Exercise description ▸
Check each line of the data for "Services", and copy the ones that have it.

####

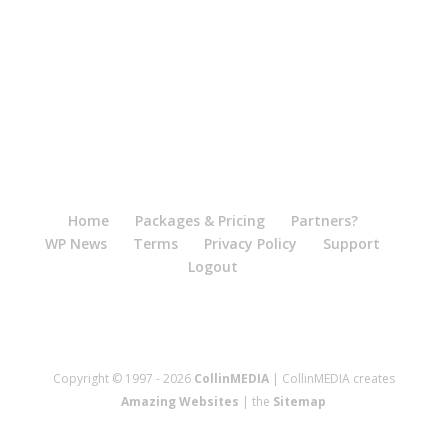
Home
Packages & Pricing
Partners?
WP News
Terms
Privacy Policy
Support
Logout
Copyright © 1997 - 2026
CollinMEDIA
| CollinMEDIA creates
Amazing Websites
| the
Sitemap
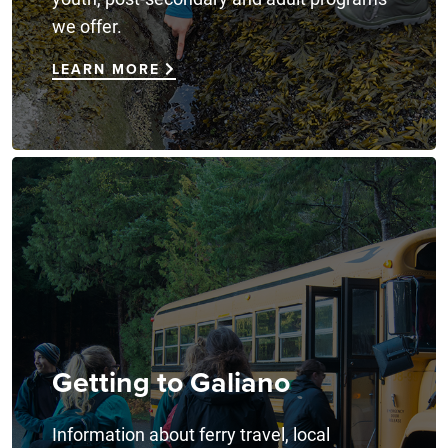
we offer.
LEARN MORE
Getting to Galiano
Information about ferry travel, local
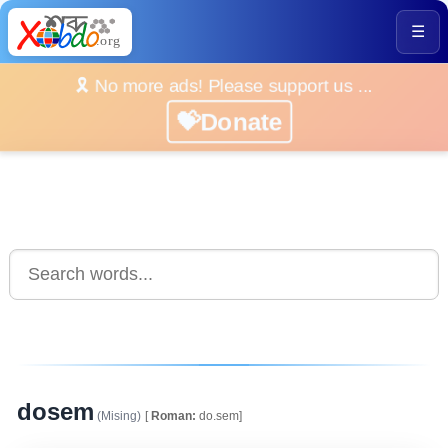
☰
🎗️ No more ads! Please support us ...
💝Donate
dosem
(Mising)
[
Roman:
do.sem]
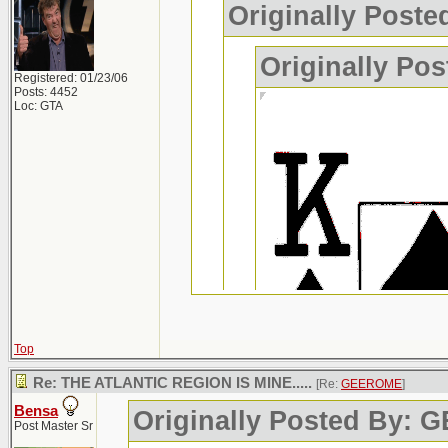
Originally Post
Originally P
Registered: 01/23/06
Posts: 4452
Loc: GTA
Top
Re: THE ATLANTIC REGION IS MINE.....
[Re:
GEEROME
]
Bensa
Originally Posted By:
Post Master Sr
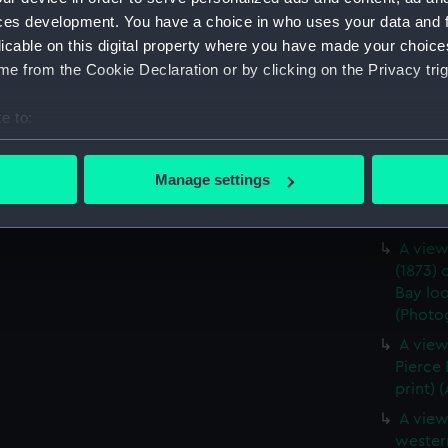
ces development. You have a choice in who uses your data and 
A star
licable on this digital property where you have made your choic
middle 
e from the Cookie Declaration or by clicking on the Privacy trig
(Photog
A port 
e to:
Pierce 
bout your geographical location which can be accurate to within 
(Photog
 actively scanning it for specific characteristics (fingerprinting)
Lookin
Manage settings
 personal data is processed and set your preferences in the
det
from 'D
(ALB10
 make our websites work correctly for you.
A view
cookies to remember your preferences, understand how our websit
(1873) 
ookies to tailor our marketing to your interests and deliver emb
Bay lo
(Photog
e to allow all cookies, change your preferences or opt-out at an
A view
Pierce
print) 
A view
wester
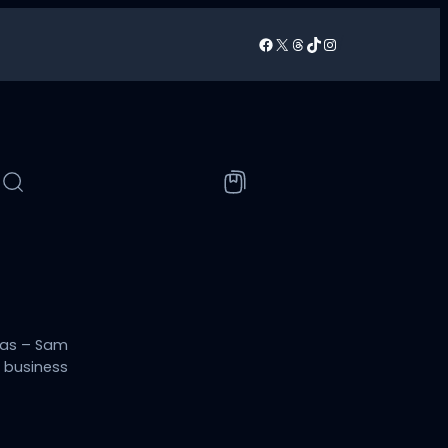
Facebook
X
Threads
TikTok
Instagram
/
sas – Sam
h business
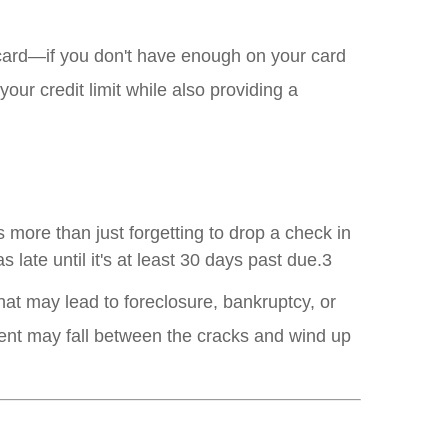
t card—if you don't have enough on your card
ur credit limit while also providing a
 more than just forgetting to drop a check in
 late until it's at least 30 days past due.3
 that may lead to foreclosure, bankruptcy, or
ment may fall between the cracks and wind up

####

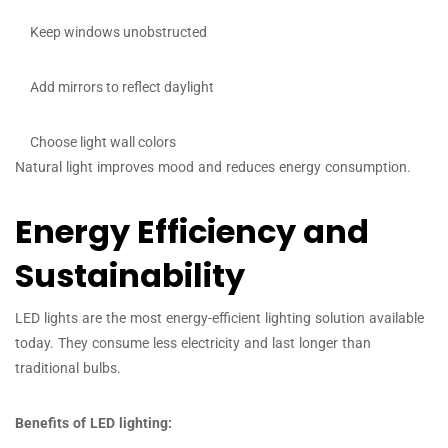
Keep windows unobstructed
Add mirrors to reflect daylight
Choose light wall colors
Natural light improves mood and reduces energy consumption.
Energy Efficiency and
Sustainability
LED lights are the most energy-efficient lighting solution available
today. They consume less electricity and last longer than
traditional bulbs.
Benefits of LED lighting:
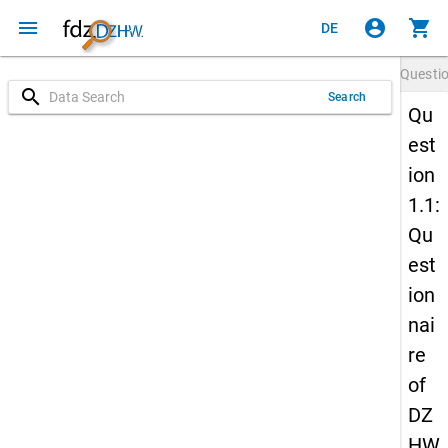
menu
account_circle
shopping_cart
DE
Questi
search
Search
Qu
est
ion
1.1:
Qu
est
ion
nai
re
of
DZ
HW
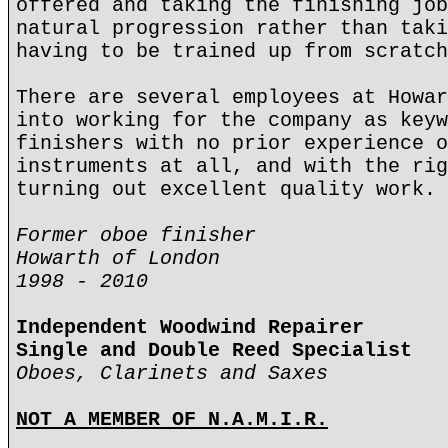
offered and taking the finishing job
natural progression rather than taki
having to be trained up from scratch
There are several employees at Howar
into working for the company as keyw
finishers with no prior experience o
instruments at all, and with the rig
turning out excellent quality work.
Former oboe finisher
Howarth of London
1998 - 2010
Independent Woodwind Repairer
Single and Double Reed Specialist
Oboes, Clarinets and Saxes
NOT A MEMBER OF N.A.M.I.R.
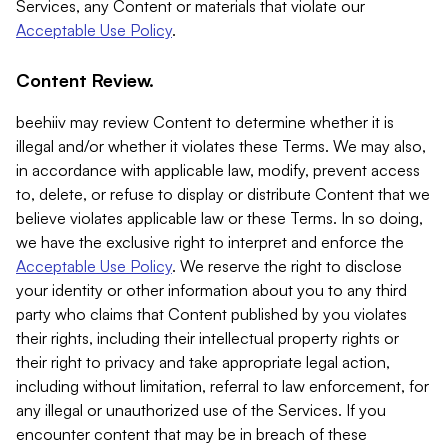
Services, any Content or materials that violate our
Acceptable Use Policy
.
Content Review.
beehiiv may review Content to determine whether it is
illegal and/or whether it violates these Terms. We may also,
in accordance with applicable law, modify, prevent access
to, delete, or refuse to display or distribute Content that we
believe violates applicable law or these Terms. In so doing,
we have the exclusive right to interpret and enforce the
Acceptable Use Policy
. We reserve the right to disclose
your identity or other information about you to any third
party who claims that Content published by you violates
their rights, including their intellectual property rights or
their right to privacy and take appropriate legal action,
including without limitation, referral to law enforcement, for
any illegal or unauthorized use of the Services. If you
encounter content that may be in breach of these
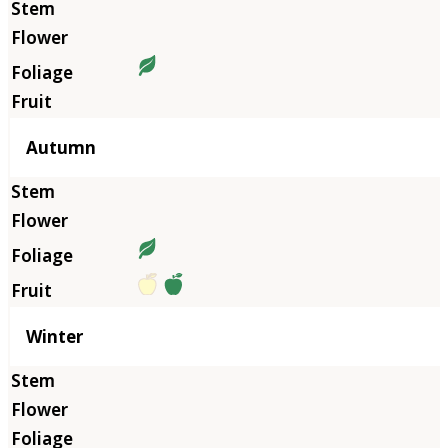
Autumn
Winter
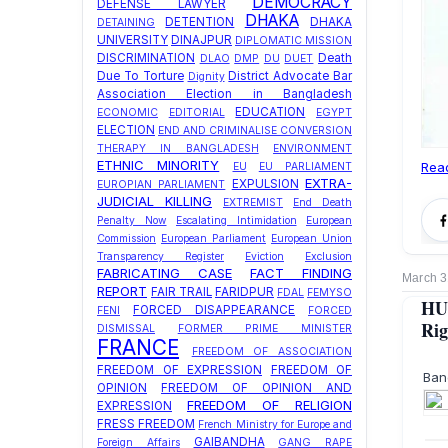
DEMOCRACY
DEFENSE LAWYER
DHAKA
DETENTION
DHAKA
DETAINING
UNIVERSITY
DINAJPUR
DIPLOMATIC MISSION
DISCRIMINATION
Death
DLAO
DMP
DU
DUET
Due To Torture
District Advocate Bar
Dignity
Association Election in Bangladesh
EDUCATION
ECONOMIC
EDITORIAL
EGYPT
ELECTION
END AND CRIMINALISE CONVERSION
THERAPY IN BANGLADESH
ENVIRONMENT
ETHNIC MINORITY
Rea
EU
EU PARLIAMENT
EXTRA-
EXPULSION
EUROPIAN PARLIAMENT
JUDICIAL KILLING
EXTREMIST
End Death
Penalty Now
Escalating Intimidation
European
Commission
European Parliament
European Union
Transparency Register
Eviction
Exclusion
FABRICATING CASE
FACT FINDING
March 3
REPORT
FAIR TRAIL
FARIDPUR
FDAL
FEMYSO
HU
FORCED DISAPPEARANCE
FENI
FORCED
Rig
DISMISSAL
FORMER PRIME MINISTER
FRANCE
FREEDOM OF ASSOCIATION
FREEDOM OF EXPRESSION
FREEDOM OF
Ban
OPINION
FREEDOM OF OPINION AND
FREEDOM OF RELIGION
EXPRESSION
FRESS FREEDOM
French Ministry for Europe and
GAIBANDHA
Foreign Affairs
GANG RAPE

####

Worked solution ▸
Services, any Content or materials that violate our
any illegal or unauthorized use of the Services. If you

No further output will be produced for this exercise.